Problem to work on |
From the records below, please return each line that holds the word "Supreme".

──────────

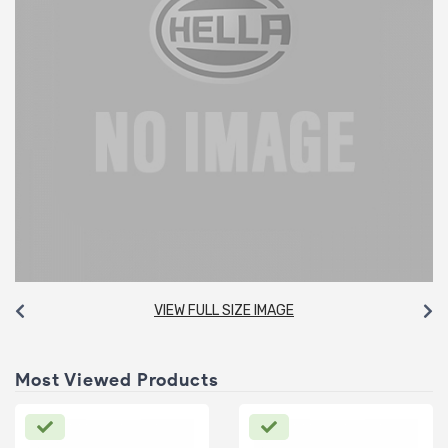
VIEW FULL SIZE IMAGE
Most Viewed Products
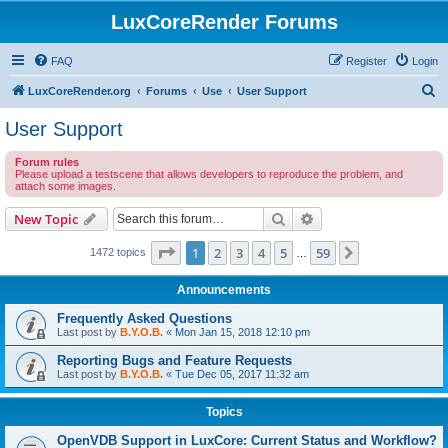
LuxCoreRender Forums
FAQ
Register
Login
S
LuxCoreRender.org
Forums
Use
User Support
e
User Support
a
Forum rules
r
Please upload a testscene that allows developers to reproduce the problem, and
attach some images.
c
h
Search
Advanced search
New Topic
Page
1
of
59
1
2
3
4
5
59
Next
1472 topics
…
Announcements
Frequently Asked Questions
Last post by
B.Y.O.B.
«
Mon Jan 15, 2018 12:10 pm
Reporting Bugs and Feature Requests
Last post by
B.Y.O.B.
«
Tue Dec 05, 2017 11:32 am
Topics
OpenVDB Support in LuxCore: Current Status and Workflow?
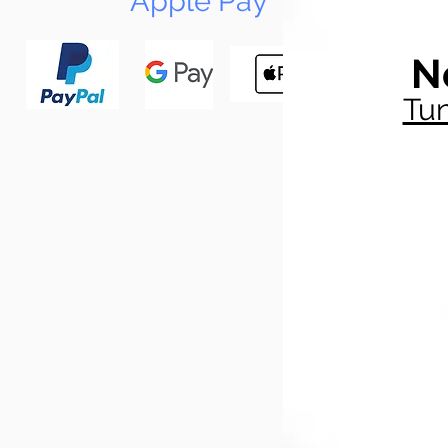
Apple Pay
N
Tun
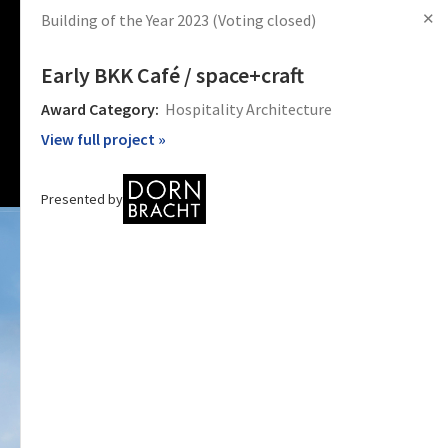
✕
Building of the Year 2023
(Voting closed)
s
Articles
Products
News
Images
Log in
Sign Up
Early BKK Café / space+craft
Award Category:
Hospitality Architecture
View full project »
Presented by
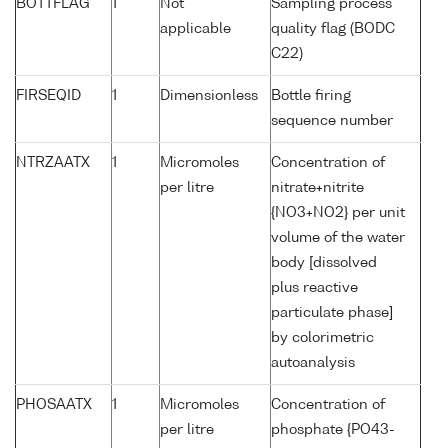
BOTTFLAG
1
Not
Sampling process
applicable
quality flag (BODC
C22)
FIRSEQID
1
Dimensionless
Bottle firing
sequence number
NTRZAATX
1
Micromoles
Concentration of
per litre
nitrate+nitrite
{NO3+NO2} per unit
volume of the water
body [dissolved
plus reactive
particulate phase]
by colorimetric
autoanalysis
PHOSAATX
1
Micromoles
Concentration of
per litre
phosphate {PO43-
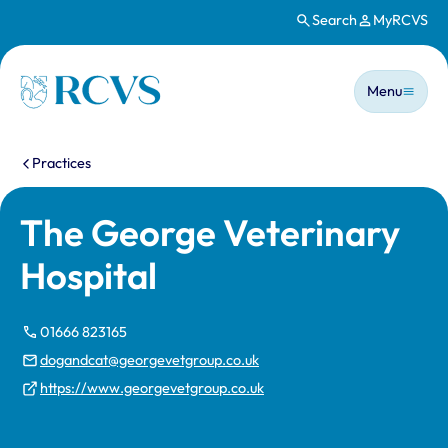
Search
MyRCVS
Skip to main content
Main n
Homepage
Menu
You are here:
Practices
The George Veterinary
Hospital
01666 823165
dogandcat@georgevetgroup.co.uk
https://www.georgevetgroup.co.uk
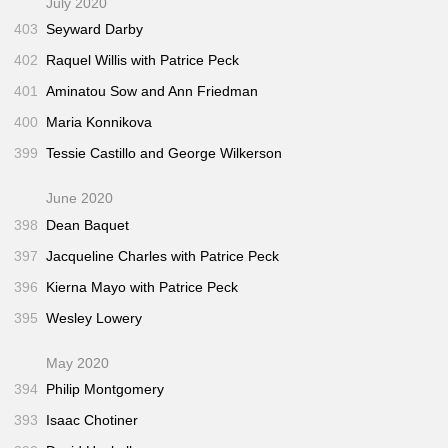
July 2020
403
Seyward Darby
402
Raquel Willis with Patrice Peck
401
Aminatou Sow and Ann Friedman
400
Maria Konnikova
399
Tessie Castillo and George Wilkerson
June 2020
398
Dean Baquet
397
Jacqueline Charles with Patrice Peck
396
Kierna Mayo with Patrice Peck
395
Wesley Lowery
May 2020
394
Philip Montgomery
393
Isaac Chotiner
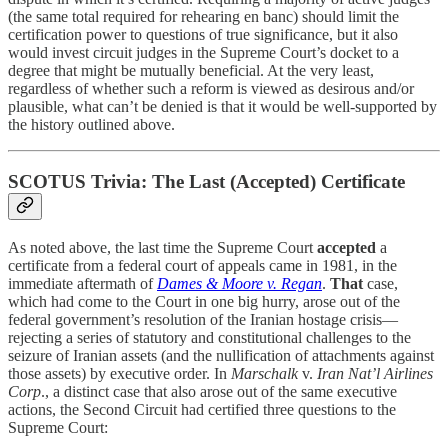
(the same total required for rehearing en banc) should limit the
certification power to questions of true significance, but it also
would invest circuit judges in the Supreme Court’s docket to a
degree that might be mutually beneficial. At the very least,
regardless of whether such a reform is viewed as desirous and/or
plausible, what can’t be denied is that it would be well-supported by
the history outlined above.
SCOTUS Trivia: The Last (Accepted) Certificate
As noted above, the last time the Supreme Court
accepted
a
certificate from a federal court of appeals came in 1981, in the
immediate aftermath of
Dames & Moore v. Regan
.
That
case,
which had come to the Court in one big hurry, arose out of the
federal government’s resolution of the Iranian hostage crisis—
rejecting a series of statutory and constitutional challenges to the
seizure of Iranian assets (and the nullification of attachments against
those assets) by executive order. In
Marschalk
v.
Iran Nat’l Airlines
Corp
., a distinct case that also arose out of the same executive
actions, the Second Circuit had certified three questions to the
Supreme Court:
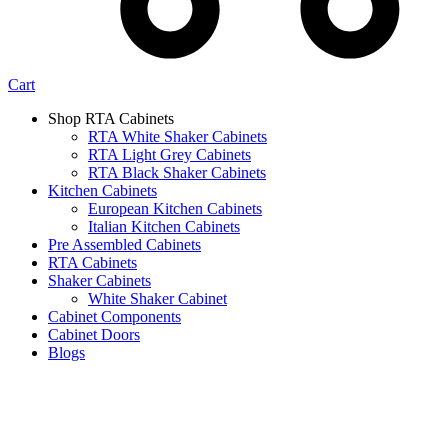
Cart
Shop RTA Cabinets
RTA White Shaker Cabinets
RTA Light Grey Cabinets
RTA Black Shaker Cabinets
Kitchen Cabinets
European Kitchen Cabinets
Italian Kitchen Cabinets
Pre Assembled Cabinets
RTA Cabinets
Shaker Cabinets
White Shaker Cabinet
Cabinet Components
Cabinet Doors
Blogs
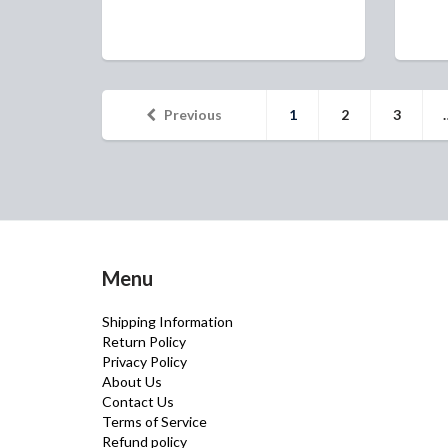
Previous
1
2
3
Menu
Shipping Information
Return Policy
Privacy Policy
About Us
Contact Us
Terms of Service
Refund policy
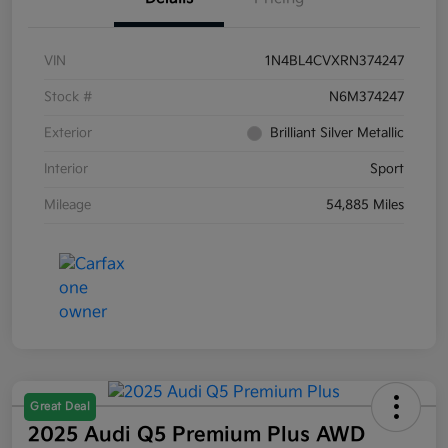
VIN
1N4BL4CVXRN374247
Stock #
N6M374247
Exterior
Brilliant Silver Metallic
Interior
Sport
Mileage
54,885 Miles
Great Deal
2025 Audi Q5 Premium Plus AWD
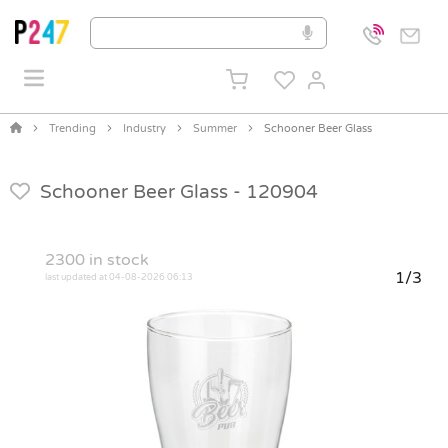
Trending
Industry
Summer
Schooner Beer Glass
Schooner Beer Glass -
120904
2300
in stock
1/3
last updated at 04-08-2026 06:13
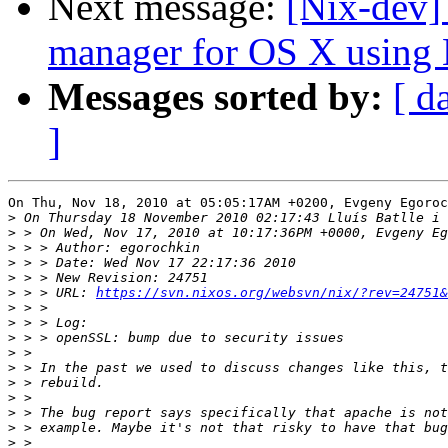
Next message:
[Nix-dev]
manager for OS X using N
Messages sorted by:
[ d
]
On Thu, Nov 18, 2010 at 05:05:17AM +0200, Evgeny Egoroc
>
>
>
>
>
>
 > > URL: 
https://svn.nixos.org/websvn/nix/?rev=24751&
>
>
>
>
>
>
>
>
>
>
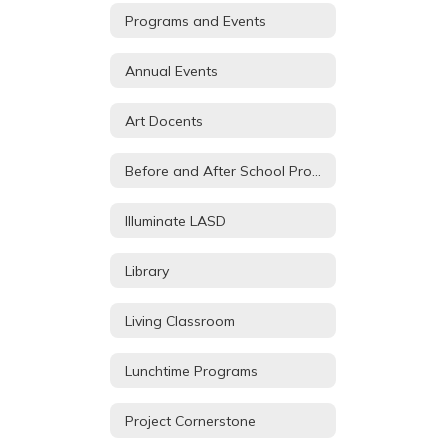
Programs and Events
Annual Events
Art Docents
Before and After School Programs
Illuminate LASD
Library
Living Classroom
Lunchtime Programs
Project Cornerstone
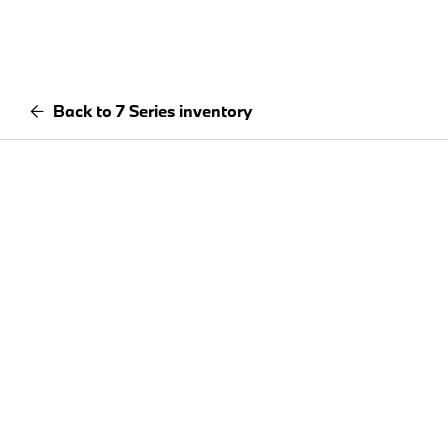
Back to 7 Series inventory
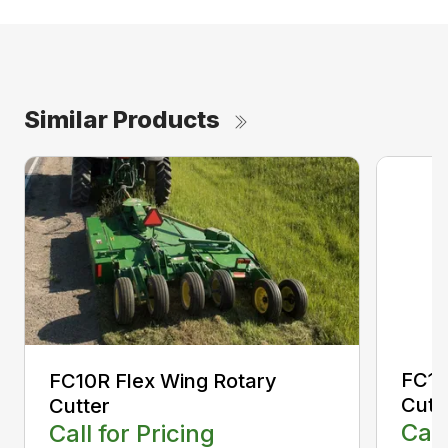
Similar Products
FC12
FC10R Flex Wing Rotary
Cutt
Cutter
Call
Call for Pricing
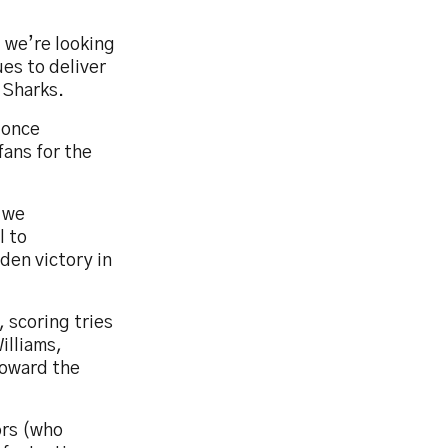
 we’re looking
ues to deliver
e Sharks.
 once
fans for the
, we
l to
den victory in
 scoring tries
illiams,
toward the
ors (who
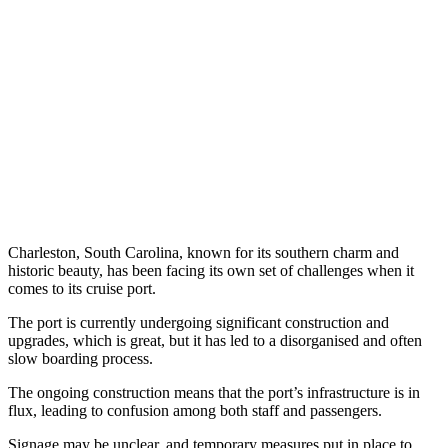
Charleston, South Carolina, known for its southern charm and
historic beauty, has been facing its own set of challenges when it
comes to its cruise port.
The port is currently undergoing significant construction and
upgrades, which is great, but it has led to a disorganised and often
slow boarding process.
The ongoing construction means that the port’s infrastructure is in
flux, leading to confusion among both staff and passengers.
Signage may be unclear, and temporary measures put in place to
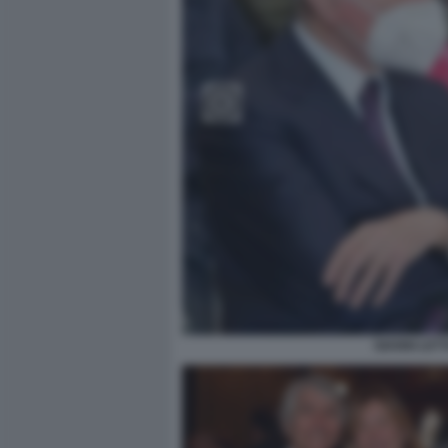
GIANNI LET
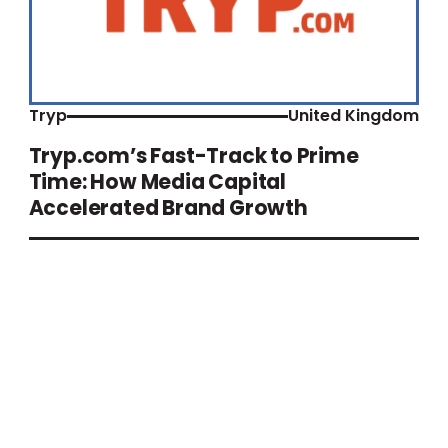
Tryp
United Kingdom
Tryp.com’s Fast-Track to Prime
Time: How Media Capital
Accelerated Brand Growth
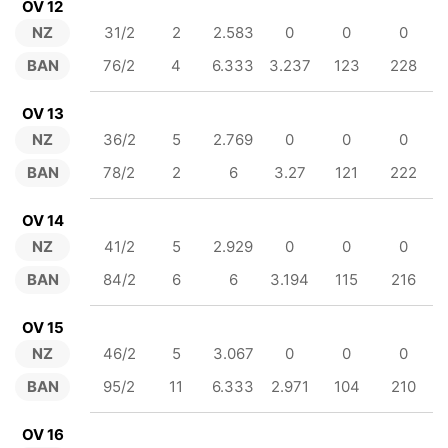
OV 12
NZ
31/2
2
2.583
0
0
0
BAN
76/2
4
6.333
3.237
123
228
OV 13
NZ
36/2
5
2.769
0
0
0
BAN
78/2
2
6
3.27
121
222
OV 14
NZ
41/2
5
2.929
0
0
0
BAN
84/2
6
6
3.194
115
216
OV 15
NZ
46/2
5
3.067
0
0
0
BAN
95/2
11
6.333
2.971
104
210
OV 16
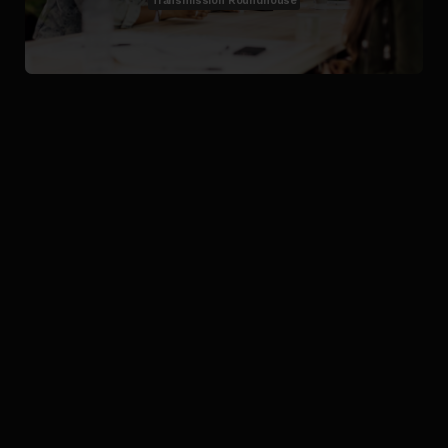
Transmission Roundhouse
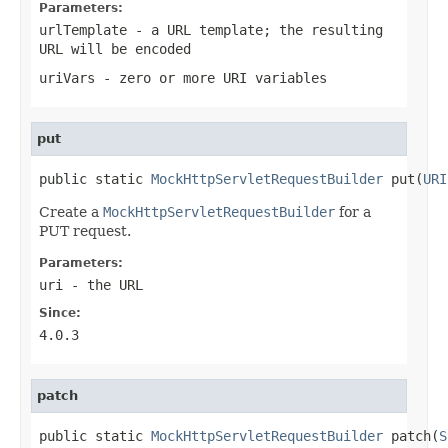
Parameters:
urlTemplate
- a URL template; the resulting
URL will be encoded
uriVars
- zero or more URI variables
put
public static 
MockHttpServletRequestBuilder
 put(
URI
Create a
MockHttpServletRequestBuilder
for a
PUT request.
Parameters:
uri
- the URL
Since:
4.0.3
patch
public static 
MockHttpServletRequestBuilder
 patch(
S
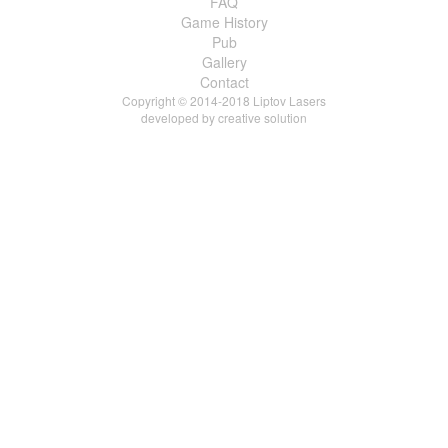
FAQ
Game History
Pub
Gallery
Contact
Copyright © 2014-2018 Liptov Lasers
developed by
creative solution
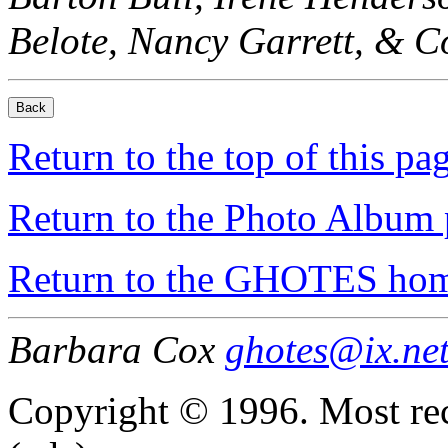
Belote, Nancy Garrett, & Co
Return to the top of this pa
Return to the Photo Album 
Return to the GHOTES ho
Barbara Cox
ghotes@ix.ne
Copyright © 1996. Most re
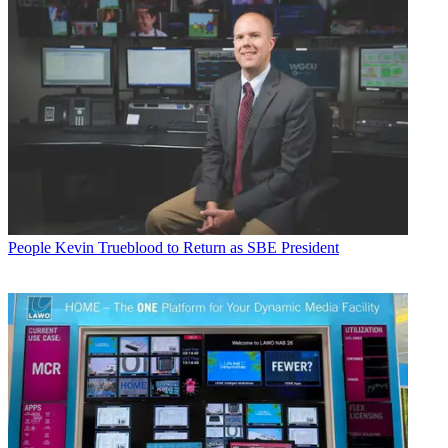
People
Kevin Trueblood to Return as SBE President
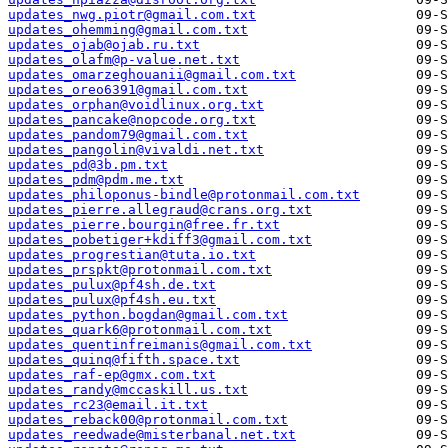
updates_nwg.piotr@gmail.com.txt
updates_ohemming@gmail.com.txt
updates_ojab@ojab.ru.txt
updates_olafm@p-value.net.txt
updates_omarzeghouanii@gmail.com.txt
updates_oreo6391@gmail.com.txt
updates_orphan@voidlinux.org.txt
updates_pancake@nopcode.org.txt
updates_pandom79@gmail.com.txt
updates_pangolin@vivaldi.net.txt
updates_pd@3b.pm.txt
updates_pdm@pdm.me.txt
updates_philoponus-bindle@protonmail.com.txt
updates_pierre.allegraud@crans.org.txt
updates_pierre.bourgin@free.fr.txt
updates_pobetiger+kdiff3@gmail.com.txt
updates_progrestian@tuta.io.txt
updates_prspkt@protonmail.com.txt
updates_pulux@pf4sh.de.txt
updates_pulux@pf4sh.eu.txt
updates_python.bogdan@gmail.com.txt
updates_quark6@protonmail.com.txt
updates_quentinfreimanis@gmail.com.txt
updates_quinq@fifth.space.txt
updates_raf-ep@gmx.com.txt
updates_randy@mccaskill.us.txt
updates_rc23@email.it.txt
updates_reback00@protonmail.com.txt
updates_reedwade@misterbanal.net.txt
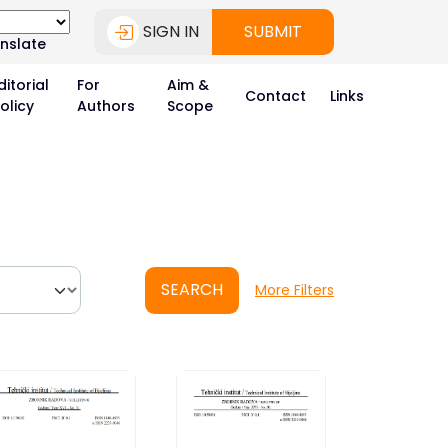
SIGN IN
SUBMIT
nslate
ditorial
For
Aim &
Contact
Links
olicy
Authors
Scope
SEARCH
More Filters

──────────

Written response |
would invest circuit judges in the Supreme Court’s docket to a
As noted above, the last time the Supreme Court
Supreme Court:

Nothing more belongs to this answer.